Developing this theme further, the garden included a feature stone wall with engraved artwork (see front cover). The design was based on studies of Xylella under the microscope and explained to the public how the bacteria multiplies within an infected plants xylem. The other elements of hard landscaping such as the deck and paths picked up on this theme and were designed to reflect these flowing bacterial shapes.
So much of the control of Xylella will inevitably come down to international co-operation and governmental policy decisions, however I felt that it was important that the garden empowered visitors to the show to take an active role in protecting our landscapes for future generations. Building on the success of Defra’s “Don’t Risk It!” campaign, aimed at highlighting the risk of bringing home plant materials from foreign holidays, we devised the following ‘Plant Health Principles’ intended as practical steps gardeners could take to help tackle the issue.
- Prevention – Everybody loves a holiday souvenir, but if you are planning an exotic break this summer please don’t bring any of the plants back with you!
- Preparation – Help prepare for a potential Xylella outbreak by taking part in the BRIGIT ‘Bug Hunt’ to map the distribution of spittlebugs in the UK
- Provenance – Ask your suppliers about the provenance of their plants. By supporting British growers and nurseries with the highest biosecurity standards we can ensure healthy plants for years to come.
- Propagation – What better way to help prevent the spread of pests and diseases than growing your own plants. If you have too many why not swap with a neighbour. Think local.
- Pruning – Regularly sharpen pruners and blades. Always clean your tools between uses, especially if you are moving between sites.
- Packaging – Remember, it’s not just living plants that present a biosecurity hazard. Untreated wooden packaging can also provide an entry route for new pests and diseases
The garden proved to be a fantastic backdrop to engage with the 80,000 visitors to the show and discuss the threat from Xylella as well as plant health in general. I was joined by a fantastic team from the BRIGIT project and the Animal and Plant Health Agency (APHA) who were on hand to answer any questions from the public. Additional scientific information was provided in an adjoining display which described the BRIGIT project and the Defra and APHA Don’t Risk It! campaign. The message was also discussed during the Gardener’s World coverage from the show which aired on BBC2.

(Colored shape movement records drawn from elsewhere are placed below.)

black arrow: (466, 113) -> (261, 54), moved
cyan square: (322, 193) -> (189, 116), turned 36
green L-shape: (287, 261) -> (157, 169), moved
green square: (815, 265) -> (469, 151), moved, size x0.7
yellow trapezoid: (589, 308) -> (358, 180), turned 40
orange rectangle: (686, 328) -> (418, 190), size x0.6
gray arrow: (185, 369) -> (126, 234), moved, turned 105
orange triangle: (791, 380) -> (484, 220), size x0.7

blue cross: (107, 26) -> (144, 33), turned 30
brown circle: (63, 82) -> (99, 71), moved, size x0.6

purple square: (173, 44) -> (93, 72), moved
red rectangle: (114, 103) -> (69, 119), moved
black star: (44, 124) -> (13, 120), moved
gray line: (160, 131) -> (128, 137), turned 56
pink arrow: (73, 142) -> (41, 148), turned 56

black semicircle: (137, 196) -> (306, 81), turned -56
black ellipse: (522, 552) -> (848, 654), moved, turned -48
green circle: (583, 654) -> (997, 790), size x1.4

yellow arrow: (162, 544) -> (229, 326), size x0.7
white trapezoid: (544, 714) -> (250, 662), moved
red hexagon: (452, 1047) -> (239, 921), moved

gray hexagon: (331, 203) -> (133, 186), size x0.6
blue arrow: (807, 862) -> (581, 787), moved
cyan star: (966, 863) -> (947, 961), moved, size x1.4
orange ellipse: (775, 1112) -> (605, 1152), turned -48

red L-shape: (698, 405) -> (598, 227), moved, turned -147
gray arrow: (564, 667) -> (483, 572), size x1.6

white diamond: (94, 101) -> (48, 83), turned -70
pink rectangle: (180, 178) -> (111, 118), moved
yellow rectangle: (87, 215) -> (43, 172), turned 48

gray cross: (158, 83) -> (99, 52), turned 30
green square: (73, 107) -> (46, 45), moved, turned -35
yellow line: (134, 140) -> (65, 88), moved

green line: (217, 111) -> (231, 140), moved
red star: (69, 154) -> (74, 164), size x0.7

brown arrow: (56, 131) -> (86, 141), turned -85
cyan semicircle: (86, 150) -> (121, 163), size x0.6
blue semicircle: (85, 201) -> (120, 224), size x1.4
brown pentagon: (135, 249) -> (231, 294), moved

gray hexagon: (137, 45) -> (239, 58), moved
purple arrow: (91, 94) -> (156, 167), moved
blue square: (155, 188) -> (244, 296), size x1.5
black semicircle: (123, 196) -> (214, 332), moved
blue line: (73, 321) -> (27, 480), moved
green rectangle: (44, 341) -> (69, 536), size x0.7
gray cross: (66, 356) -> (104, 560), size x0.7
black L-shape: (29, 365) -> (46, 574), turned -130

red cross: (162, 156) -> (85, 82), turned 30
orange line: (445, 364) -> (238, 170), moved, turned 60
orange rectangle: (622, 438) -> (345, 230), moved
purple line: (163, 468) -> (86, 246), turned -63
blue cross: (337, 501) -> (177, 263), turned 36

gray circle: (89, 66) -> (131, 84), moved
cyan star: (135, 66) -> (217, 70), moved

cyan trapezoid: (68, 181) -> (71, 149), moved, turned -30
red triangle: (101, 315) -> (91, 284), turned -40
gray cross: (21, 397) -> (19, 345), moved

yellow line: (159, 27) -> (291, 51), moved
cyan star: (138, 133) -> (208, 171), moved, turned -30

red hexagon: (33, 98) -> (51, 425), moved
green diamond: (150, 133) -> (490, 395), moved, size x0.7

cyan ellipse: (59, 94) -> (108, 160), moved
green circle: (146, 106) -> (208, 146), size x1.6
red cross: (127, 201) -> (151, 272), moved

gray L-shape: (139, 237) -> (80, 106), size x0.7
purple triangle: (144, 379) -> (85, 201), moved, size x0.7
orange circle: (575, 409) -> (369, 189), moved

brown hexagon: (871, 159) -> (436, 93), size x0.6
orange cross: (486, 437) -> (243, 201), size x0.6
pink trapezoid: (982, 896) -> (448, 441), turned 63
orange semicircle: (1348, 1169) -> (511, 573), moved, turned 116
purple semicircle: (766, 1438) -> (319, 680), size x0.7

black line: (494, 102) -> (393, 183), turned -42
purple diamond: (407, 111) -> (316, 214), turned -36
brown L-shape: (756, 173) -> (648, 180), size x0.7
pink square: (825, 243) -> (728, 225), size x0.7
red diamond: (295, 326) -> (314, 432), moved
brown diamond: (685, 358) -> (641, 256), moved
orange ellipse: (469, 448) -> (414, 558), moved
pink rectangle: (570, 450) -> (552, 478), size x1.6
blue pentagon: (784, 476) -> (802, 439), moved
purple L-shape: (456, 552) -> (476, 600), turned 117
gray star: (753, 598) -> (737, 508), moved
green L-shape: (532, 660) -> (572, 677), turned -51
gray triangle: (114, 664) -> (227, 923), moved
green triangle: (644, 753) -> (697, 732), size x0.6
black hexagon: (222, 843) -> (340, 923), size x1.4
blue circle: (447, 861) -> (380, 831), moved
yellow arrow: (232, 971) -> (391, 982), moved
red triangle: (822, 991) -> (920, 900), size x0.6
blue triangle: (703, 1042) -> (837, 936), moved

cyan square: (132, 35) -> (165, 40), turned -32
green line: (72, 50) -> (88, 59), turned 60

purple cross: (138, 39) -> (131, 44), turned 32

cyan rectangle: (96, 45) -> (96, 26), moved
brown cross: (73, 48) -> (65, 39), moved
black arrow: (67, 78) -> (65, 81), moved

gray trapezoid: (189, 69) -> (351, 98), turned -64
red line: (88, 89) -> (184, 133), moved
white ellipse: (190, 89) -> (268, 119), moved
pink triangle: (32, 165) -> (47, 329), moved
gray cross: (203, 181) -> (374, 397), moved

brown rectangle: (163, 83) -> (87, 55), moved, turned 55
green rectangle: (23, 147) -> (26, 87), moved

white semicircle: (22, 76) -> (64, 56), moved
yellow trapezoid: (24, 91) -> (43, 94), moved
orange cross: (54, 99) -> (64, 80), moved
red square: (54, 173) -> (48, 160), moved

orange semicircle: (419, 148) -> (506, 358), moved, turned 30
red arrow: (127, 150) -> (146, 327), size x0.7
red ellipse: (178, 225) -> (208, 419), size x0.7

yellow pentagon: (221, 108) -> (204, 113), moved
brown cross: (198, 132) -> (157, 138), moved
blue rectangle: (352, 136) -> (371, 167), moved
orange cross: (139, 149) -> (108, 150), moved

I would like to thank the BSPP for their support of the garden and I am pleased to say that garden was awarded an RHS Gold Medal as well as the young designer of the year award. The feedback from members of the public was very positive and I am glad that the garden was able to help facilitate some interesting conversations regarding plant health and hopefully contribute to keeping our landscapes and gardens healthy and resilient.